Dürüstlük… Devletin en büyük ihalesinden en ücra köşedeki herhangi bir mutfağa kürdan alımına varıncaya kadar her bir şeyiyle dürüst ve şeffaf olduğunu ülkede yaşayan herkes tarafından kabul edilmesine sebep olacak kadar daha fazla dürüstlüğe muhtacız. Oy ve gönül verenlerin tereddüt edeceği değil; nefret edenlerin dahi itiraf etmeye mecbur kalacağı kadar daha fazla dürüstlük olduğunda rahmet üzerimize sağanak gibi yağacaktır.

Empati... Birbirinden farklı düşünen insanları kutuplaşmaya itmeden, bölmeden, parçalamadan, ötekileştirmeden bütün endişelerini en ufak bir tereddüde mahal bırakmayacak kadar empatiye ihtiyacımız var.

Hayatı boyunca size ve sizi sevenlere empati nazarıyla bakmayı aklının ucundan bile geçirmeyenlere, bize çok gördüğünüz bir şeyi size ihsan ediyoruz dercesine değil; bilakis onları sizden ve temsil ettiğiniz değerlerden emin kılacak kadar büyük bir tevazu ve müsamaha içinde empati kurabildiğimiz vakit Allah’ın yeryüzünde kurmamızı istediği cennetin temellerini atmış olacağız.

Lafın özü; seçimden zaferle çıkacak kim olursa olsun bunlar yoksa var etmek, varsa artırmak, Türkiye'yi hasret kaldığı ufuklara taşıma hayalindeki kişilerin boyunlarında dünden daha ağır bir vebaldir.
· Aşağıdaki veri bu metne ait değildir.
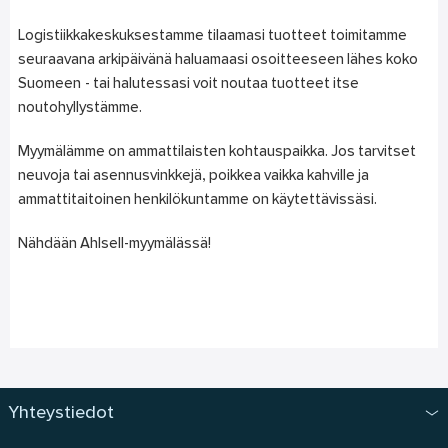
Logistiikkakeskuksestamme tilaamasi tuotteet toimitamme
seuraavana arkipäivänä haluamaasi osoitteeseen lähes koko
Suomeen - tai halutessasi voit noutaa tuotteet itse
noutohyllystämme.
Myymälämme on ammattilaisten kohtauspaikka. Jos tarvitset
neuvoja tai asennusvinkkejä, poikkea vaikka kahville ja
ammattitaitoinen henkilökuntamme on käytettävissäsi.
Nähdään Ahlsell-myymälässä!
Yhteystiedot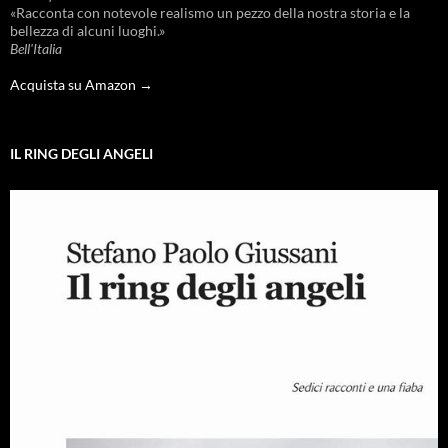
«Racconta con notevole realismo un pezzo della nostra storia e la
bellezza di alcuni luoghi.»
Bell'Italia
Acquista su Amazon →
IL RING DEGLI ANGELI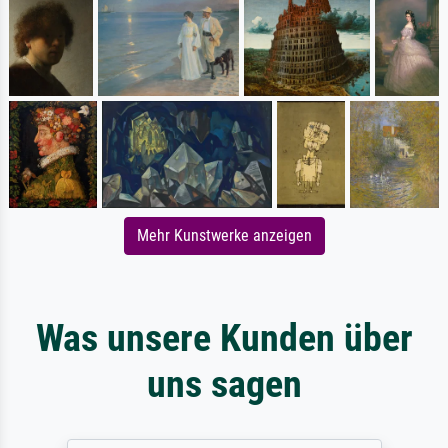
Mehr Kunstwerke anzeigen
Was unsere Kunden über
uns sagen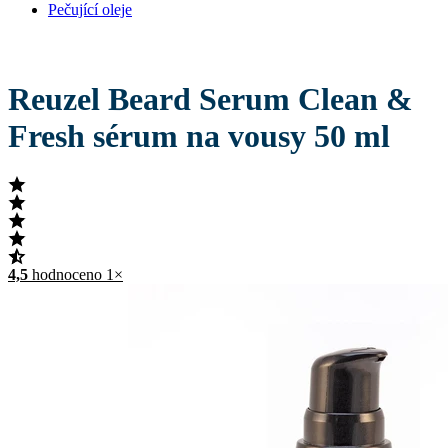
Pečující oleje
Reuzel Beard Serum Clean &
Fresh sérum na vousy 50 ml
4,5
hodnoceno 1×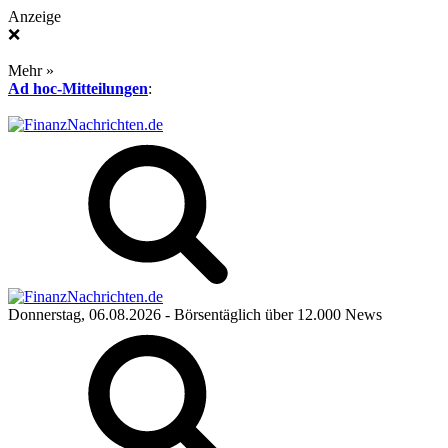
Anzeige
❌
Mehr »
Ad hoc-Mitteilungen
:
Donnerstag, 06.08.2026
- Börsentäglich über 12.000 News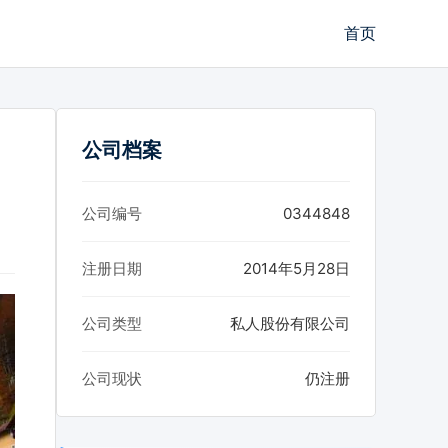
首页
公司档案
公司编号
0344848
注册日期
2014年5月28日
公司类型
私人股份有限公司
公司现状
仍注册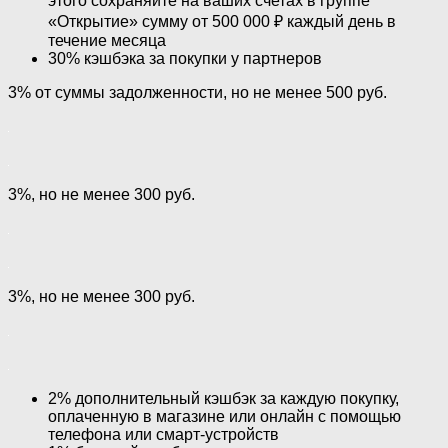
этого сохраняйте на ваших счетах в группе
«Открытие» сумму от 500 000 ₽ каждый день в
течение месяца
30% кэшбэка за покупки у партнеров
3% от суммы задолженности, но не менее 500 руб.
3%, но не менее 300 руб.
3%, но не менее 300 руб.
2% дополнительный кэшбэк за каждую покупку,
оплаченную в магазине или онлайн с помощью
телефона или смарт-устройств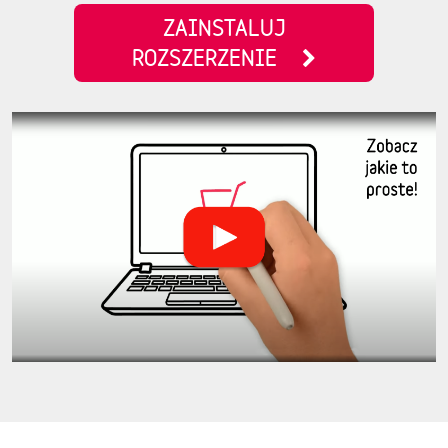
ZAINSTALUJ
ROZSZERZENIE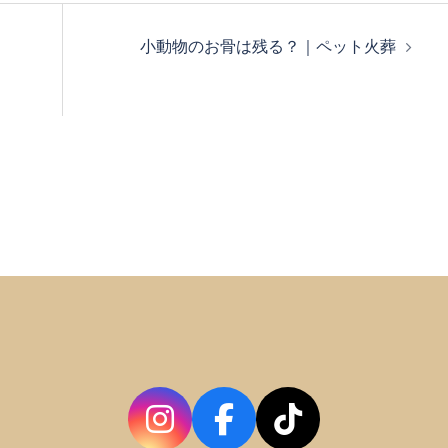
小動物のお骨は残る？｜ペット火葬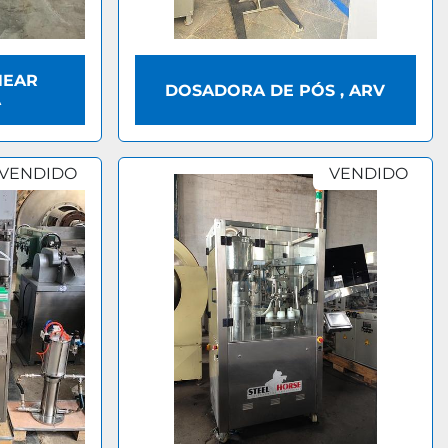
NEAR
DOSADORA DE PÓS , ARV
A
VENDIDO
VENDIDO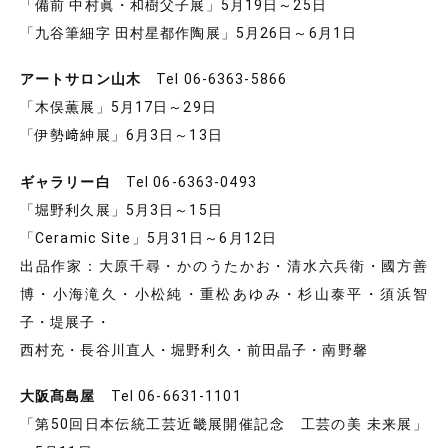
「備前 中村眞・和樹父子展」5月19日～25日
「九谷筆細字 田村星都作陶展」5月26日～6月1日
アートサロン山木
Tel 06-6363-5866
「木俣薫展」5月17日～29日
「伊勢﨑紳展」6月3日～13日
ギャラリー白
Tel 06-6363-0493
「堀野利久展」5月3日～15日
「Ceramic Site」5月31日～6月12日
出品作家：大原千尋・かのうたかお・清水六兵衛・國方善
博・小海滝久・小松純・重松あゆみ・杉山泰平・須浜智
子・堤展子・
西村充・長谷川直人・堀野利久・前田晶子・南野馨
大阪髙島屋
Tel 06-6631-1101
「第50回日本伝統工芸近畿展開催記念 工芸の美 未来展」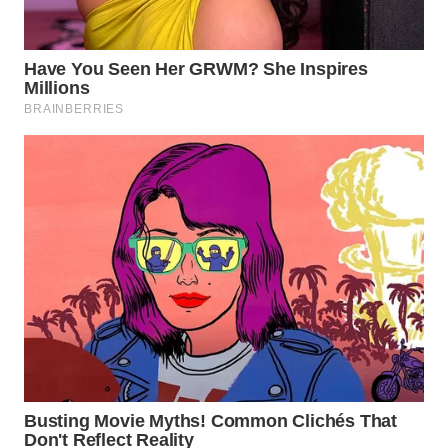
WN
PRIANGAN
TIMUR
WN
SEMARANG
WN
SOLO
WN
BOROBUDUR
WN
MADURA
WN
SURABAYA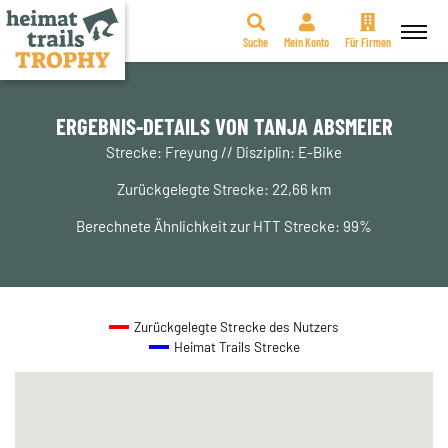
Suche
Mein Konto
Für Firmen
Zum
Inhalt
springen
ERGEBNIS-DETAILS VON TANJA ABSMEIER
Strecke: Freyung // Disziplin: E-Bike
Zurückgelegte Strecke: 22,66 km
Berechnete Ähnlichkeit zur HTT Strecke: 99%
Zurückgelegte Strecke des Nutzers
Heimat Trails Strecke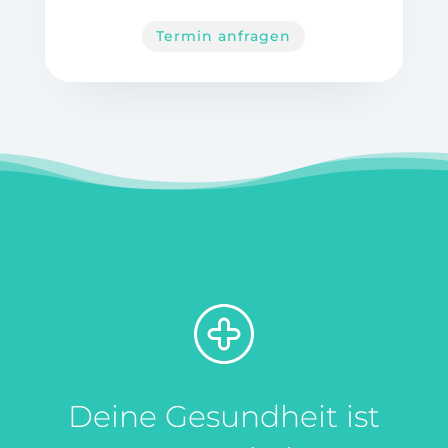
Termin anfragen
Deine Gesundheit ist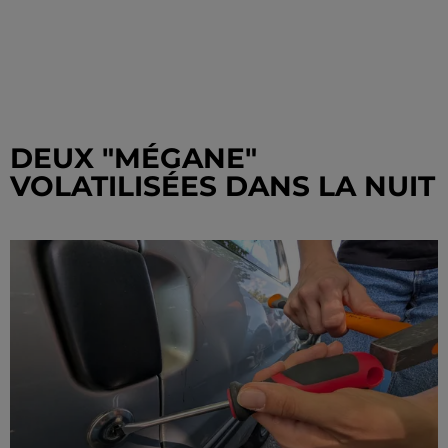
DEUX "MÉGANE"
VOLATILISÉES DANS LA NUIT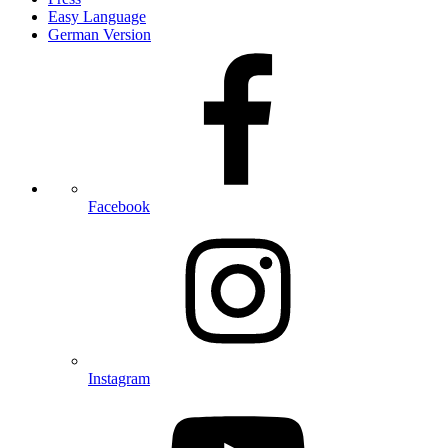
Easy Language
German Version
Facebook
Instagram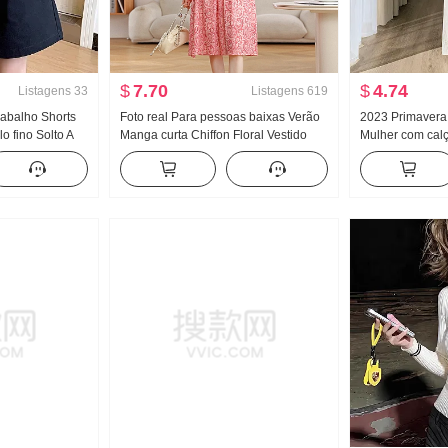
$
7.70
$
4.74
Listagens
33
Listagens
619
rabalho Shorts
Foto real Para pessoas baixas Verão
2023 Primavera
 fino Solto A
Manga curta Chiffon Floral Vestido
Mulher com calç
as Calças do
Novo Gola V Ajustado Elegância
Fluida Sentido S
rô 5 Cinco
Efeito emagrecedor Saia em A Filhos
emagrecedor Ar
Calças
ins Estudante C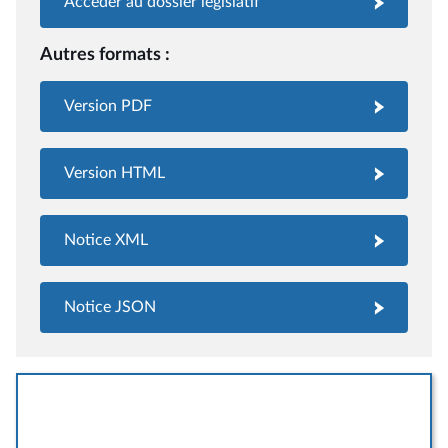
Accéder au dossier législatif
Autres formats :
Version PDF
Version HTML
Notice XML
Notice JSON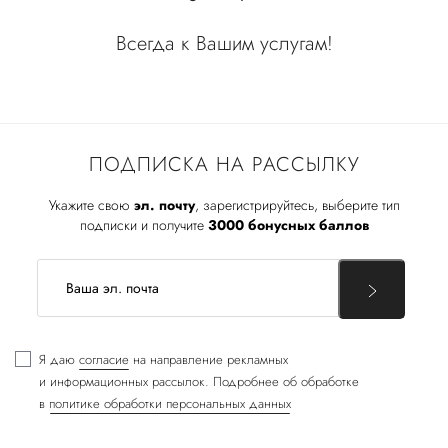
Всегда к Вашим услугам!
ПОДПИСКА НА РАССЫЛКУ
Укажите свою
эл. почту
, зарегистрируйтесь, выберите тип
подписки и получите
3000 бонусных баллов
Я даю
согласие
на направление рекламных
и информационных рассылок. Подробнее об обработке
в
политике обработки персональных данных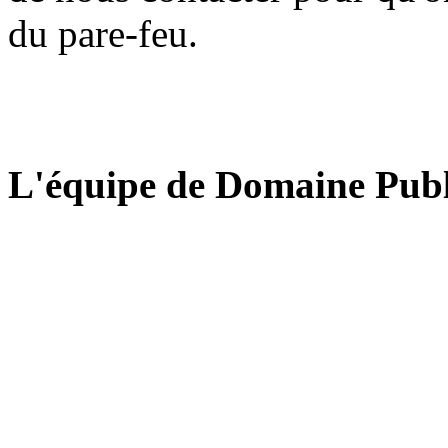
du pare-feu.
L'équipe de Domaine Publ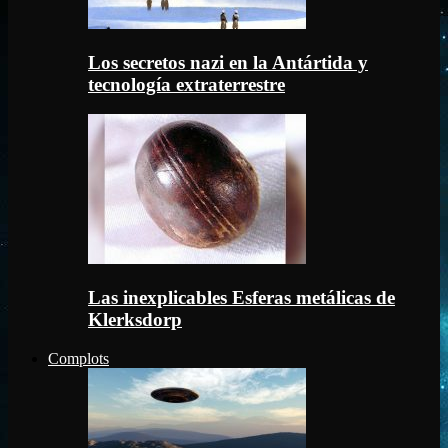
Los secretos nazi en la Antártida y
tecnología extraterrestre
Las inexplicables Esferas metálicas de
Klerksdorp
Complots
Seçimden zaferle çıkacak kim olursa olsun yeryüzüne diriltici ruhu yeniden üfleyecek bir devlet olabilmek için ne yapıp edip insanların gönüllerine girmek, sizi sevmeyenlerin dahi sarsılmaz güvenlerine sahip olmak borcundasınız.

İslâm iddiasındaki bireyler olarak Müslümanların bu ülkeye de dünyaya da verecekleri en önemli, en hayatî, en vazgeçilmez hakikat; Müslümanın herkes için, her kesim için güven adası olduğu olması gerektiği hakikatidir.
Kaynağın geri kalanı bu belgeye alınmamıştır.